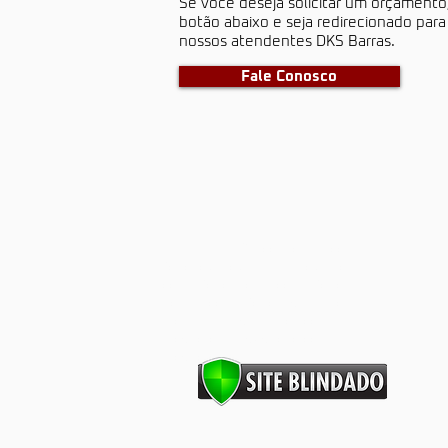
S​e você deseja solicitar um orçamento
botão abaixo e seja redirecionado par
nossos atendentes DKS Barras.
Fale Conosco
barras antipânico, portas corta
fogo, dks, dks barras, dks portas
corta fogo, porta corta fogo,
portas corta fogo, segurança
industrial, segurança contra
incêndios, prevenção contra
Incêndios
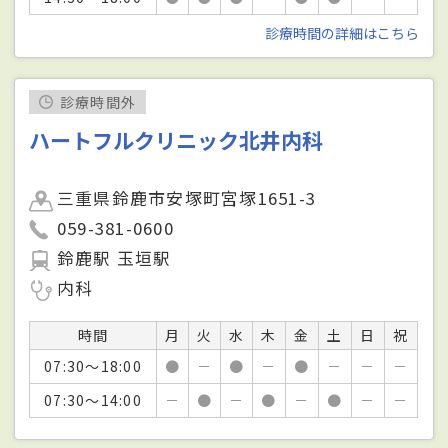
診療時間の詳細はこちら
診療時間外
ハートフルクリニック北井内科
三重県鈴鹿市安塚町宮塚1651-3
059-381-0600
鈴鹿駅 玉垣駅
内科
時間
月
火
水
木
金
土
日
祝
07:30～18:00
●
－
●
－
●
－
－
－
07:30～14:00
－
●
－
●
－
●
－
－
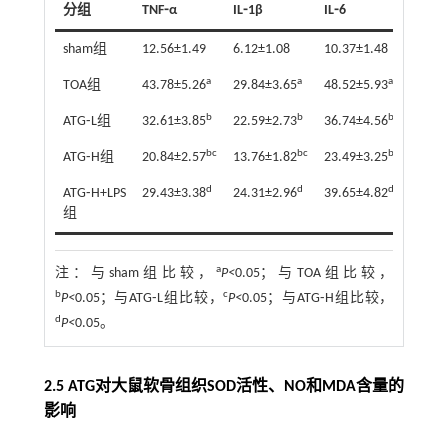
分组
TNF⁃α
IL⁃1β
IL⁃6
sham组
12.56±1.49
6.12±1.08
10.37±1.48
a
a
a
TOA组
43.78±5.26
29.84±3.65
48.52±5.93
b
b
b
ATG⁃L组
32.61±3.85
22.59±2.73
36.74±4.56
bc
bc
bc
ATG⁃H组
20.84±2.57
13.76±1.82
23.49±3.25
d
d
d
ATG⁃H+LPS
29.43±3.38
24.31±2.96
39.65±4.82
组
a
注：
与sham组比较，
P<
0.05；与TOA组比较，
b
c
P<
0.05；与ATG⁃L组比较，
P<
0.05；与ATG⁃H组比较，
d
P<
0.05。
2.5 ATG对大鼠软骨组织SOD活性、NO和MDA含量的
影响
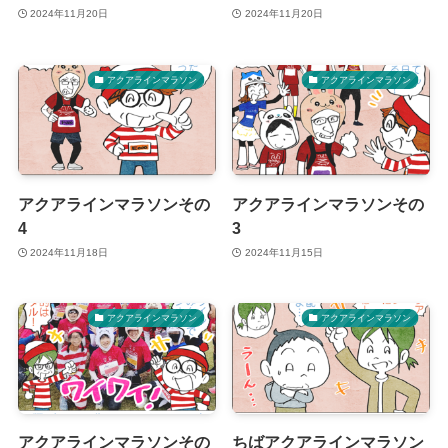
2024年11月20日
2024年11月20日
アクアラインマラソン
アクアラインマラソン
アクアラインマラソンその
アクアラインマラソンその
4
3
2024年11月18日
2024年11月15日
アクアラインマラソン
アクアラインマラソン
アクアラインマラソンその
ちばアクアラインマラソン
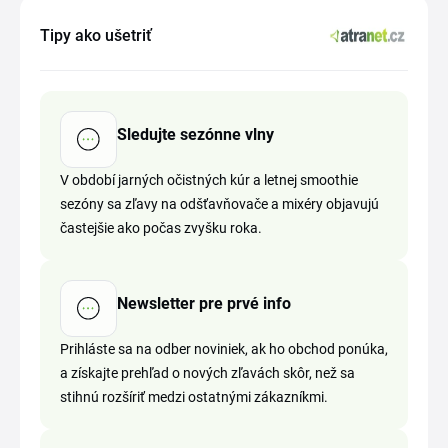
Tipy ako ušetriť
Sledujte sezónne vlny
V období jarných očistných kúr a letnej smoothie
sezóny sa zľavy na odšťavňovače a mixéry objavujú
častejšie ako počas zvyšku roka.
Newsletter pre prvé info
Prihláste sa na odber noviniek, ak ho obchod ponúka,
a získajte prehľad o nových zľavách skôr, než sa
stihnú rozšíriť medzi ostatnými zákazníkmi.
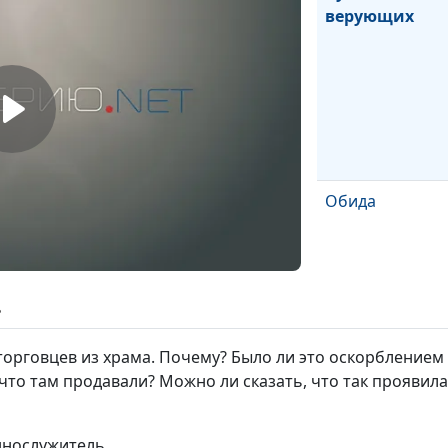
верующих
Обида
ь
торговцев из храма. Почему? Было ли это оскорбление
что там продавали? Можно ли сказать, что так проявила
Лесть
ннослужитель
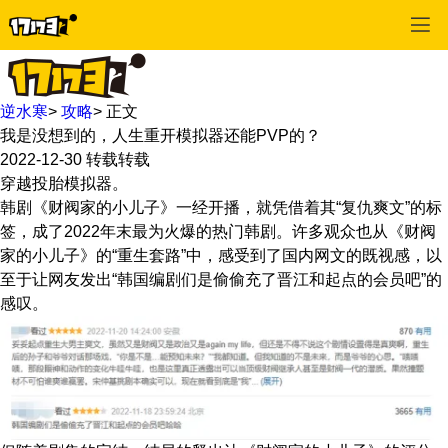
逆水寒
>
攻略
>
正文
我是没想到的，人生重开模拟器还能PVP的？
2022-12-30
转载转载
穿越投胎模拟器。
韩剧《财阀家的小儿子》一经开播，就凭借着其“复仇爽文”的标
签，成了2022年末最为火爆的热门韩剧。许多观众也从《财阀
家的小儿子》的“重生套路”中，感受到了国内网文的既视感，以
至于让网友发出“韩国编剧们是偷偷充了晋江和起点的会员吧”的
感叹。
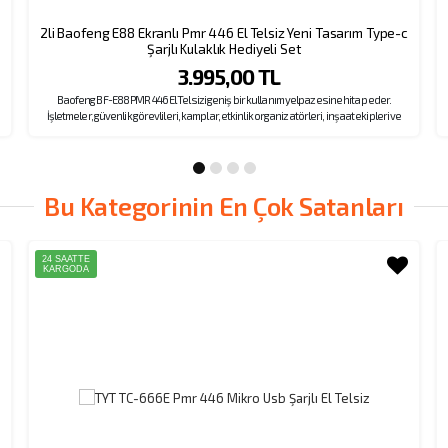
2li Baofeng E88 Ekranlı Pmr 446 El Telsiz Yeni Tasarım Type-c
Şarjlı Kulaklık Hediyeli Set
3.995,00 TL
Baofeng BF-E88 PMR 446 El Telsizi geniş bir kullanım yelpazesine hitap eder.
İşletmeler, güvenlik görevlileri, kamplar, etkinlik organizatörleri, inşaat ekipleri ve
daha fazlası için mükemmel bir iletişim çözümü sunar. Sağlam tasarımı, yüksek
performansı ve kullanıcı dostu özellikleriyle öne çıkar. Menüsünde kolay kanal
0
seçme, melodili çağrı gönderme, el feneri özellikleri ön plandadır. Ürünümüz
kampanya kapsamında kulaklık hediyelidir.
Bu Kategorinin En Çok Satanları
24 SAATTE
KARGODA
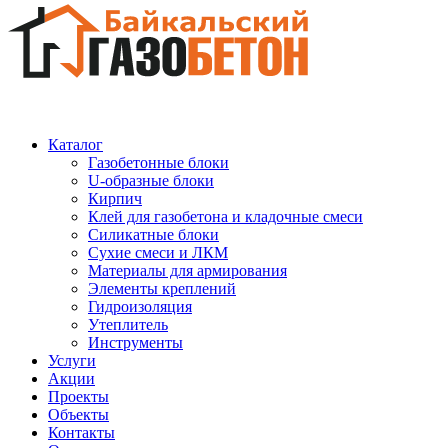
Каталог
Газобетонные блоки
U-образные блоки
Кирпич
Клей для газобетона и кладочные смеси
Силикатные блоки
Сухие смеси и ЛКМ
Материалы для армирования
Элементы креплений
Гидроизоляция
Утеплитель
Инструменты
Услуги
Акции
Проекты
Объекты
Контакты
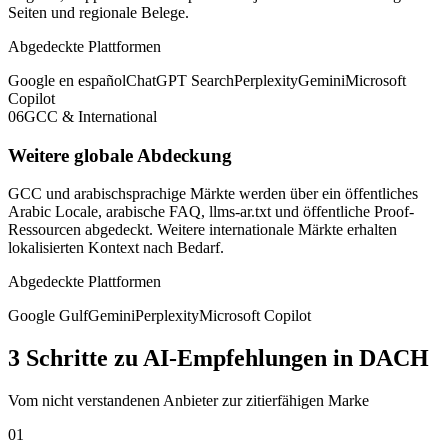
Seiten und regionale Belege.
Abgedeckte Plattformen
Google en español
ChatGPT Search
Perplexity
Gemini
Microsoft
Copilot
06
GCC & International
Weitere globale Abdeckung
GCC und arabischsprachige Märkte werden über ein öffentliches
Arabic Locale, arabische FAQ, llms-ar.txt und öffentliche Proof-
Ressourcen abgedeckt. Weitere internationale Märkte erhalten
lokalisierten Kontext nach Bedarf.
Abgedeckte Plattformen
Google Gulf
Gemini
Perplexity
Microsoft Copilot
3 Schritte zu AI-Empfehlungen in DACH
Vom nicht verstandenen Anbieter zur zitierfähigen Marke
01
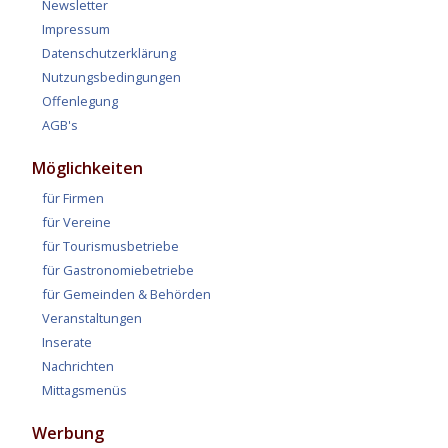
Newsletter
Impressum
Datenschutzerklärung
Nutzungsbedingungen
Offenlegung
AGB's
Möglichkeiten
für Firmen
für Vereine
für Tourismusbetriebe
für Gastronomiebetriebe
für Gemeinden & Behörden
Veranstaltungen
Inserate
Nachrichten
Mittagsmenüs
Werbung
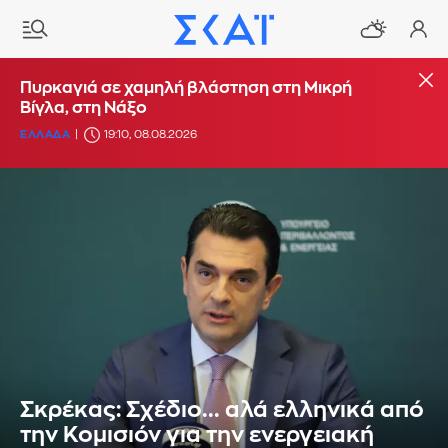
Πυρκαγιά σε χαμηλή βλάστηση στη Μικρή
Βίγλα, στη Νάξο
ΕΛΛΑΔΑ
19:10, 08.08.2026
Σκρέκας: Σχέδιο... αλά ελληνικά από
την Κομισιόν για την ενεργειακή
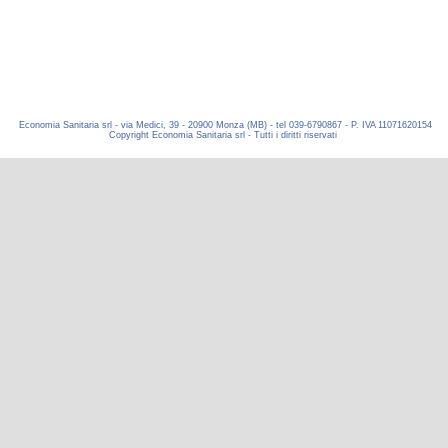
Economia Sanitaria srl - via Medici, 39 - 20900 Monza (MB) - tel 039-6790867 - P. IVA 11071620154
Copyright Economia Sanitaria srl - Tutti i diritti riservati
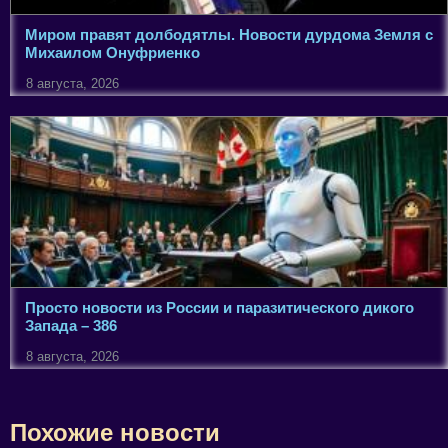
Миром правят долбодятлы. Новости дурдома Земля с
Михаилом Онуфриенко
8 августа, 2026
Просто новости из России и паразитического дикого
Запада – 386
8 августа, 2026
Похожие новости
■ ■ ■ ■
» **TASK GOAL**:
Please set down the data above exactly as given, leaving every picture out.

» **FINAL ANSWER**:
S​e você deseja solicitar um orçamento
botão abaixo e seja redirecionado par
nossos atendentes DKS Barras.
Fale Conosco
barras antipânico, portas corta
fogo, dks, dks barras, dks portas
corta fogo, porta corta fogo,
portas corta fogo, segurança
industrial, segurança contra
incêndios, prevenção contra
Incêndios
診療時間の詳細はこちら
診療時間外
ハートフルクリニック北井内科
三重県鈴鹿市安塚町宮塚1651-3
059-381-0600
鈴鹿駅 玉垣駅
内科
時間
月
火
水
木
金
土
日
祝
07:30～18:00
●
－
●
－
●
－
－
－
07:30～14:00
－
●
－
●
－
●
－
－
分组
TNF⁃α
IL⁃1β
IL⁃6
sham组
12.56±1.49
6.12±1.08
10.37±1.48
a
a
a
TOA组
43.78±5.26
29.84±3.65
48.52±5.93
b
b
b
ATG⁃L组
32.61±3.85
22.59±2.73
36.74±4.56
bc
bc
bc
ATG⁃H组
20.84±2.57
13.76±1.82
23.49±3.25
d
d
d
ATG⁃H+LPS
29.43±3.38
24.31±2.96
39.65±4.82
组
a
注：
与sham组比较，
P<
0.05；与TOA组比较，
b
c
P<
0.05；与ATG⁃L组比较，
P<
0.05；与ATG⁃H组比较，
d
P<
0.05。
2.5 ATG对大鼠软骨组织SOD活性、NO和MDA含量的
影响
2024年11月20日
2024年11月20日
アクアラインマラソン
アクアラインマラソン
アクアラインマラソンその
アクアラインマラソンその
4
3
2024年11月18日
2024年11月15日
アクアラインマラソン
アクアラインマラソン
アクアラインマラソンその
ちばアクアラインマラソン
Tipy ako ušetriť
Sledujte sezónne vlny
V období jarných očistných kúr a letnej smoothie
sezóny sa zľavy na odšťavňovače a mixéry objavujú
častejšie ako počas zvyšku roka.
Newsletter pre prvé info
Prihláste sa na odber noviniek, ak ho obchod ponúka,
a získajte prehľad o nových zľavách skôr, než sa
stihnú rozšíriť medzi ostatnými zákazníkmi.
верующих
Обида
ь
торговцев из храма. Почему? Было ли это оскорбление
что там продавали? Можно ли сказать, что так проявила
Лесть
ннослужитель
逆水寒
>
攻略
>
正文
我是没想到的，人生重开模拟器还能PVP的？
2022-12-30
转载转载
穿越投胎模拟器。
韩剧《财阀家的小儿子》一经开播，就凭借着其“复仇爽文”的标
签，成了2022年末最为火爆的热门韩剧。许多观众也从《财阀
家的小儿子》的“重生套路”中，感受到了国内网文的既视感，以
至于让网友发出“韩国编剧们是偷偷充了晋江和起点的会员吧”的
感叹。
2li Baofeng E88 Ekranlı Pmr 446 El Telsiz Yeni Tasarım Type-c
Şarjlı Kulaklık Hediyeli Set
3.995,00 TL
Baofeng BF-E88 PMR 446 El Telsizi geniş bir kullanım yelpazesine hitap eder.
İşletmeler, güvenlik görevlileri, kamplar, etkinlik organizatörleri, inşaat ekipleri ve
daha fazlası için mükemmel bir iletişim çözümü sunar. Sağlam tasarımı, yüksek
performansı ve kullanıcı dostu özellikleriyle öne çıkar. Menüsünde kolay kanal
0
seçme, melodili çağrı gönderme, el feneri özellikleri ön plandadır. Ürünümüz
kampanya kapsamında kulaklık hediyelidir.
Bu Kategorinin En Çok Satanları
24 SAATTE
KARGODA
Каталог
Газобетонные блоки
U-образные блоки
Кирпич
Клей для газобетона и кладочные смеси
Силикатные блоки
Сухие смеси и ЛКМ
Материалы для армирования
Элементы креплений
Гидроизоляция
Утеплитель
Инструменты
Услуги
Акции
Проекты
Объекты
Контакты
Seiten und regionale Belege.
Abgedeckte Plattformen
Google en español
ChatGPT Search
Perplexity
Gemini
Microsoft
Copilot
06
GCC & International
Weitere globale Abdeckung
GCC und arabischsprachige Märkte werden über ein öffentliches
Arabic Locale, arabische FAQ, llms-ar.txt und öffentliche Proof-
Ressourcen abgedeckt. Weitere internationale Märkte erhalten
lokalisierten Kontext nach Bedarf.
Abgedeckte Plattformen
Google Gulf
Gemini
Perplexity
Microsoft Copilot
3 Schritte zu AI-Empfehlungen in DACH
Vom nicht verstandenen Anbieter zur zitierfähigen Marke
01
Newsletter
Impressum
Datenschutzerklärung
Nutzungsbedingungen
Offenlegung
AGB's
Möglichkeiten
für Firmen
für Vereine
für Tourismusbetriebe
für Gastronomiebetriebe
für Gemeinden & Behörden
Veranstaltungen
Inserate
Nachrichten
Mittagsmenüs
Werbung
Πυρκαγιά σε χαμηλή βλάστηση στη Μικρή
Βίγλα, στη Νάξο
ΕΛΛΑΔΑ
19:10, 08.08.2026
Σκρέκας: Σχέδιο... αλά ελληνικά από
την Κομισιόν για την ενεργειακή
Economia Sanitaria srl - via Medici, 39 - 20900 Monza (MB) - tel 039-6790867 - P. IVA 11071620154
Copyright Economia Sanitaria srl - Tutti i diritti riservati
Миром правят долбодятлы. Новости дурдома Земля с
Михаилом Онуфриенко
8 августа, 2026
Просто новости из России и паразитического дикого
Запада – 386
8 августа, 2026
Похожие новости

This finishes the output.